● **The task**
This exercise requires every record to be repeated exactly.

(Page segmentation data)
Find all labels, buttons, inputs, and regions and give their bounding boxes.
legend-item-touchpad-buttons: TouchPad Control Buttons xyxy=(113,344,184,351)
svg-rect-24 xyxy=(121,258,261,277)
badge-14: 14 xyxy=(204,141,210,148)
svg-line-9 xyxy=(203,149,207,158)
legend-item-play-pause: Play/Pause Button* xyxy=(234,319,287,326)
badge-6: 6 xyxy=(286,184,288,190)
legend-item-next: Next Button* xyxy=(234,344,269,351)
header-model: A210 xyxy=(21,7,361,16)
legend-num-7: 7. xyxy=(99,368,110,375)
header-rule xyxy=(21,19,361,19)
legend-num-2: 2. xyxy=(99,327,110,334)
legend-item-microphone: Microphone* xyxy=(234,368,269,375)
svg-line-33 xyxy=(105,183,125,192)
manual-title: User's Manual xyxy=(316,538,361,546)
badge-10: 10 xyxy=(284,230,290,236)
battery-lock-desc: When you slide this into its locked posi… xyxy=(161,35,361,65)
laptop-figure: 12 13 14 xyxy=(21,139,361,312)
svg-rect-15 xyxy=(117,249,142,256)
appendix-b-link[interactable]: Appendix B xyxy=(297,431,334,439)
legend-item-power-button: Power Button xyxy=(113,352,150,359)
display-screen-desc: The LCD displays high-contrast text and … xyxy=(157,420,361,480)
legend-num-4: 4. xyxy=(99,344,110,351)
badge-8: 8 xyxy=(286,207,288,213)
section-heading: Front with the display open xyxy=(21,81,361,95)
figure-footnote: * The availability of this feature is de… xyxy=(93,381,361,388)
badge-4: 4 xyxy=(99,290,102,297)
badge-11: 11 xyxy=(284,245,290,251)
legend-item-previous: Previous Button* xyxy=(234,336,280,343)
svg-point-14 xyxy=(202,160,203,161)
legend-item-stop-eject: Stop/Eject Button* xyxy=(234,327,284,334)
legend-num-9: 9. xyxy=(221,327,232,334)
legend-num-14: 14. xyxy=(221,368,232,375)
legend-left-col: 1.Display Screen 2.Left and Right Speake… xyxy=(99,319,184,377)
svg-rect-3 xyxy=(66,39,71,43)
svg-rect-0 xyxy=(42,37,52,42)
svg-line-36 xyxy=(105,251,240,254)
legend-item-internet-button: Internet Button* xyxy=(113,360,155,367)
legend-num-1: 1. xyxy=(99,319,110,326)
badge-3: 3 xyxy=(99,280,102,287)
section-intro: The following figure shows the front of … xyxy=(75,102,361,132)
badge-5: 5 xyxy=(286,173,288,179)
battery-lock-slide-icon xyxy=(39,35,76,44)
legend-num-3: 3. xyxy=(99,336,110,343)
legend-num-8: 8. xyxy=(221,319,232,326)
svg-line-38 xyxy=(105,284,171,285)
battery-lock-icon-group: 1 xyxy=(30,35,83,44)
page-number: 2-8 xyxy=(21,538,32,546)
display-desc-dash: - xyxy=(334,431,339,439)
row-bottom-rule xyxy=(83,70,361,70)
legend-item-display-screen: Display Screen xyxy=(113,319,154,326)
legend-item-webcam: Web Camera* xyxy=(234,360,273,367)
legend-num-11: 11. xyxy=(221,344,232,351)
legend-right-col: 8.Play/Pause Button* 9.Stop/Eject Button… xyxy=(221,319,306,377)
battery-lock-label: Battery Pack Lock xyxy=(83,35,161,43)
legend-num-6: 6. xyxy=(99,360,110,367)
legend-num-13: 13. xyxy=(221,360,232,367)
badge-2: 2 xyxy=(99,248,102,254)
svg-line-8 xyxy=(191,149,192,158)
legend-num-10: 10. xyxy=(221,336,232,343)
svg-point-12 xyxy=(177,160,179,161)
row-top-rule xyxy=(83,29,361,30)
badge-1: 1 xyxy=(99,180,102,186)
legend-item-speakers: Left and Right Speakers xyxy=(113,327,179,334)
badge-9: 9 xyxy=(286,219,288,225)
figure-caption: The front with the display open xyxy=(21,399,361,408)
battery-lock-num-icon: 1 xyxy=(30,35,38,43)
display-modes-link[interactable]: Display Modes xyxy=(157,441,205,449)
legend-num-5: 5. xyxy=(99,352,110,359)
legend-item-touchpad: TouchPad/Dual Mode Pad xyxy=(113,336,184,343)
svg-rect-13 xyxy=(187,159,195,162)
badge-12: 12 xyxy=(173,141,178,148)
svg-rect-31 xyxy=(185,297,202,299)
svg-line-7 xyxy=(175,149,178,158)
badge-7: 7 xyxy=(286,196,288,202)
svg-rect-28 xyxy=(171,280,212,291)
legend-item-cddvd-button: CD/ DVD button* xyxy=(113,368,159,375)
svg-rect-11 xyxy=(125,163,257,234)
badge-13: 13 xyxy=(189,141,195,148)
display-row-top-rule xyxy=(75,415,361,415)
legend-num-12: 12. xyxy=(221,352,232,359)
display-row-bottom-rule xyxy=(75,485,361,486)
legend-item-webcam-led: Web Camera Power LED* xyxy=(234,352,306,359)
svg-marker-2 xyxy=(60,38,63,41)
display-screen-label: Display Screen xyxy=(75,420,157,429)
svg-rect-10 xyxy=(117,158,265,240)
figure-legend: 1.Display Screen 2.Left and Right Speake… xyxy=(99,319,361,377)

● **Result of this exercise**
Find all labels, buttons, inputs, and regions and give their bounding boxes.
legend-item-touchpad-buttons: TouchPad Control Buttons xyxy=(113,344,184,351)
svg-rect-24 xyxy=(121,258,261,277)
badge-14: 14 xyxy=(204,141,210,148)
svg-line-9 xyxy=(203,149,207,158)
legend-item-play-pause: Play/Pause Button* xyxy=(234,319,287,326)
badge-6: 6 xyxy=(286,184,288,190)
legend-item-next: Next Button* xyxy=(234,344,269,351)
header-model: A210 xyxy=(21,7,361,16)
legend-num-7: 7. xyxy=(99,368,110,375)
header-rule xyxy=(21,19,361,19)
legend-num-2: 2. xyxy=(99,327,110,334)
legend-item-microphone: Microphone* xyxy=(234,368,269,375)
svg-line-33 xyxy=(105,183,125,192)
manual-title: User's Manual xyxy=(316,538,361,546)
badge-10: 10 xyxy=(284,230,290,236)
battery-lock-desc: When you slide this into its locked posi… xyxy=(161,35,361,65)
laptop-figure: 12 13 14 xyxy=(21,139,361,312)
svg-rect-15 xyxy=(117,249,142,256)
appendix-b-link[interactable]: Appendix B xyxy=(297,431,334,439)
legend-item-power-button: Power Button xyxy=(113,352,150,359)
display-screen-desc: The LCD displays high-contrast text and … xyxy=(157,420,361,480)
legend-num-4: 4. xyxy=(99,344,110,351)
badge-8: 8 xyxy=(286,207,288,213)
section-heading: Front with the display open xyxy=(21,81,361,95)
figure-footnote: * The availability of this feature is de… xyxy=(93,381,361,388)
badge-4: 4 xyxy=(99,290,102,297)
badge-11: 11 xyxy=(284,245,290,251)
legend-item-previous: Previous Button* xyxy=(234,336,280,343)
svg-point-14 xyxy=(202,160,203,161)
legend-item-stop-eject: Stop/Eject Button* xyxy=(234,327,284,334)
legend-num-9: 9. xyxy=(221,327,232,334)
legend-num-14: 14. xyxy=(221,368,232,375)
legend-left-col: 1.Display Screen 2.Left and Right Speake… xyxy=(99,319,184,377)
svg-rect-3 xyxy=(66,39,71,43)
svg-rect-0 xyxy=(42,37,52,42)
svg-line-36 xyxy=(105,251,240,254)
legend-item-internet-button: Internet Button* xyxy=(113,360,155,367)
legend-num-1: 1. xyxy=(99,319,110,326)
badge-3: 3 xyxy=(99,280,102,287)
section-intro: The following figure shows the front of … xyxy=(75,102,361,132)
badge-5: 5 xyxy=(286,173,288,179)
battery-lock-slide-icon xyxy=(39,35,76,44)
legend-num-3: 3. xyxy=(99,336,110,343)
legend-num-8: 8. xyxy=(221,319,232,326)
svg-line-38 xyxy=(105,284,171,285)
battery-lock-icon-group: 1 xyxy=(30,35,83,44)
page-number: 2-8 xyxy=(21,538,32,546)
display-desc-dash: - xyxy=(334,431,339,439)
row-bottom-rule xyxy=(83,70,361,70)
legend-item-display-screen: Display Screen xyxy=(113,319,154,326)
legend-item-webcam: Web Camera* xyxy=(234,360,273,367)
legend-num-11: 11. xyxy=(221,344,232,351)
legend-right-col: 8.Play/Pause Button* 9.Stop/Eject Button… xyxy=(221,319,306,377)
battery-lock-label: Battery Pack Lock xyxy=(83,35,161,43)
legend-num-6: 6. xyxy=(99,360,110,367)
legend-num-13: 13. xyxy=(221,360,232,367)
badge-2: 2 xyxy=(99,248,102,254)
svg-line-8 xyxy=(191,149,192,158)
legend-num-10: 10. xyxy=(221,336,232,343)
svg-point-12 xyxy=(177,160,179,161)
row-top-rule xyxy=(83,29,361,30)
badge-1: 1 xyxy=(99,180,102,186)
legend-item-speakers: Left and Right Speakers xyxy=(113,327,179,334)
badge-9: 9 xyxy=(286,219,288,225)
figure-caption: The front with the display open xyxy=(21,399,361,408)
battery-lock-num-icon: 1 xyxy=(30,35,38,43)
display-modes-link[interactable]: Display Modes xyxy=(157,441,205,449)
legend-num-5: 5. xyxy=(99,352,110,359)
legend-item-touchpad: TouchPad/Dual Mode Pad xyxy=(113,336,184,343)
svg-rect-13 xyxy=(187,159,195,162)
badge-12: 12 xyxy=(173,141,178,148)
svg-rect-31 xyxy=(185,297,202,299)
svg-line-7 xyxy=(175,149,178,158)
badge-7: 7 xyxy=(286,196,288,202)
svg-rect-28 xyxy=(171,280,212,291)
legend-item-cddvd-button: CD/ DVD button* xyxy=(113,368,159,375)
svg-rect-11 xyxy=(125,163,257,234)
badge-13: 13 xyxy=(189,141,195,148)
display-row-top-rule xyxy=(75,415,361,415)
legend-num-12: 12. xyxy=(221,352,232,359)
display-row-bottom-rule xyxy=(75,485,361,486)
legend-item-webcam-led: Web Camera Power LED* xyxy=(234,352,306,359)
svg-marker-2 xyxy=(60,38,63,41)
display-screen-label: Display Screen xyxy=(75,420,157,429)
svg-rect-10 xyxy=(117,158,265,240)
figure-legend: 1.Display Screen 2.Left and Right Speake… xyxy=(99,319,361,377)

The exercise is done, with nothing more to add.